REQUIREMENT
Your task is to count the lines of the entries below that include the word "sala" and to give only the resulting number.

SOURCE DATA
______
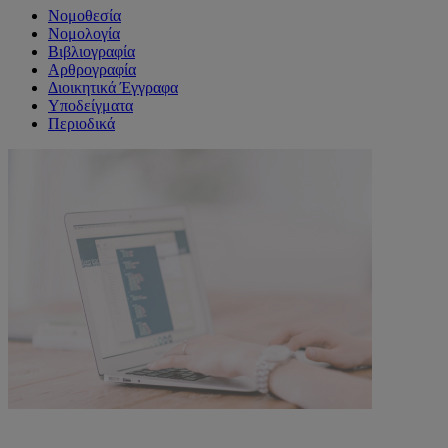
Νομοθεσία
Νομολογία
Βιβλιογραφία
Αρθρογραφία
Διοικητικά Έγγραφα
Υποδείγματα
Περιοδικά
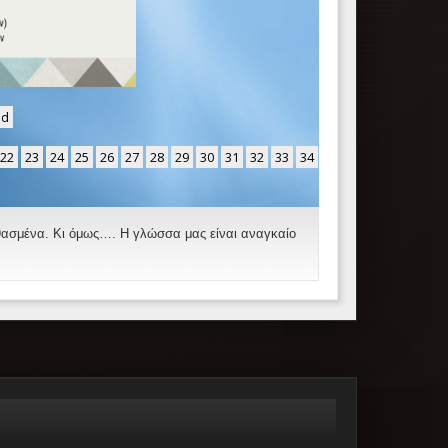
nd
22
23
24
25
26
27
28
29
30
31
32
33
34
νθασμένα. Κι όμως…. Η γλώσσα μας είναι αναγκαίο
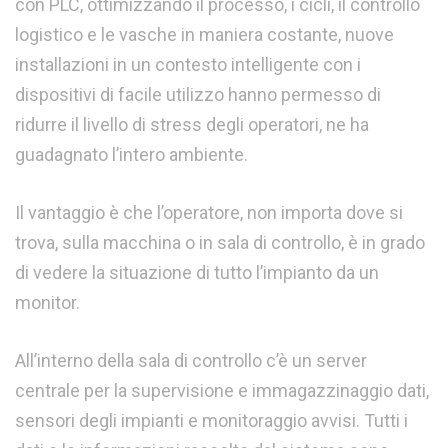
con PLC, ottimizzando il processo, i cicli, il controllo
logistico e le vasche in maniera costante, nuove
installazioni in un contesto intelligente con i
dispositivi di facile utilizzo hanno permesso di
ridurre il livello di stress degli operatori, ne ha
guadagnato l’intero ambiente.
Il vantaggio è che l’operatore, non importa dove si
trova, sulla macchina o in sala di controllo, è in grado
di vedere la situazione di tutto l’impianto da un
monitor.
All’interno della sala di controllo c’è un server
centrale per la supervisione e immagazzinaggio dati,
sensori degli impianti e monitoraggio avvisi. Tutti i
______
TASK OUTPUT
2